TABLE OF CONTENTS

PRINT November 1992

EDITOR'S LETTER

Jack Bankowsky

Demon-possessed and spewing indecencies, Sue Williams has arrived spitting and foaming in the art-world spotlight. Indeed, Williams loads her canvases with brutish doodles and slogans until their scrubbed and smeared surfaces read like a virtual catalogue of crimes against her sex.

Dan Cameron looks in on this one-woman heart of darkness and discovers a feminism that works the very belly of the beast. Williams has perfect pitch when it comes to the dictions of abuse, of both the overt and the more insidious sort. She knows that oppression can come dressed as common sense—its impositions managed like intransigent orders, rather than the mutable codes they are—and her tactical response is no-holds-barred guerrilla. The paintings that result won’t go down any easier with antiporn feminists like Catharine MacKinnon than with Jesse Helms.

Johns Hopkins University professor Judith Butler is as restless as Williams when it comes to the policing of desire. Indeed, the obliteration of “the ethical distinctions between fantasy, representation, and action,” on which the antiporn agenda depends, strikes her as plainly reactionary. Since the publication of her most recent book, Gender Trouble, Butler has been shaking things up well outside the groves of the academy. Liz Kotz’s conversation with her is the centerpiece of this issue of Artforum, and sets the stage for Cameron’s discussion of the vociferous debates that Williams has sparked on the use of sexually explicit material and on the “negative” imaging of women within the realm of culture. It also begins a new series in the magazine: interviews with figures in the broader field of cultural studies whose work has special resonance for the discussion within our pages.

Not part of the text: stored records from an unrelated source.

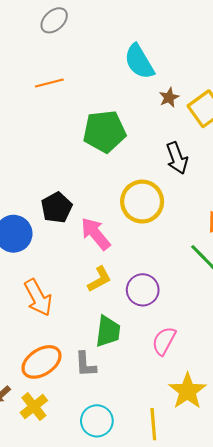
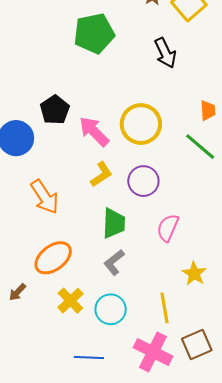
yellow circle: (142, 202) -> (141, 124), moved
gray L-shape: (85, 364) -> (114, 262), moved, turned 60
yellow star: (187, 391) -> (194, 274), size x0.7
yellow cross: (34, 407) -> (70, 301), moved

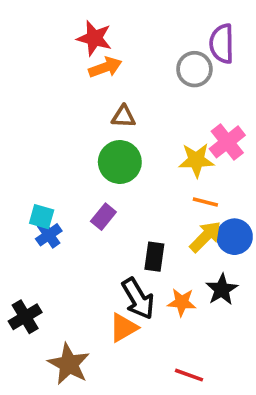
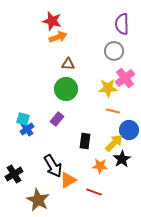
gray circle: (194, 69) -> (114, 51), moved
yellow arrow: (205, 237) -> (114, 143), moved
black arrow: (138, 299) -> (53, 166), moved
red line: (189, 375) -> (94, 192), moved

Ever since Marcel Duchamp dressed up as his feminine alter ego, Rrose Sélavy, artists of every sexual persuasion have gender-bent their way across the century, demonstrating that those persuasions are far more mutable than is conventionally acknowledged. Central to Butler’s position is her criticism of the essentializing, identity-based feminisms on which she cut her political teeth. Examining practices of parodic imitation and repetition of gender norms as attempts to “force [these conventions] to resignify,” she questions the very notion of immutable gender orientations. To accompany the interview, we have culled a selection of contemporary artworks that test these same protocols, proposing instead a range of exhilarating instabilities.

Identity bending of one sort or another runs through the issue: Jim Lewis explores Meyer Vaisman’s slapstick ethnography, discovering the antiessentialist bias in his cross-cultural bird dressing; Larry Rinder’s “Robot Redux,” a photo essay on cybernetics and robotics in contemporary art, documents a range of prosthetic mix-ups of man and machine; Thomas McEvilley views Jean-Michel Basquiat’s “primitivism” as a black artist’s take on white artists’ takes on black art; and Jean Fisher considers the Americas as the “bride” who destabilizes Eurocentric identity in this postcolonial era.

Finally, in the first installment of a new monthly column, Rhonda Lieberman, the regular Artforum contributor responsible for adding such courses as “Proust and I Love Lucy,” “Trauma and Pleasure,” and “Son of Trauma and Pleasure” to the curriculum of the School of the Art Institute of Chicago, buckles under the superegoic gaze of the “Chanel big Other.” She regains her equilibrium, however, exposing Coco’s own lack before her ultimate site of “yum yum”—blue blood. With a bow to Karl Lagerfeld’s savvy in knocking off street knockoffs of his own couture and selling them back at couture prices, Lieberman defuses her own lack by elevating low-end products like dog food with mock Chanel packaging and marketing them as her own line of high-art consumables.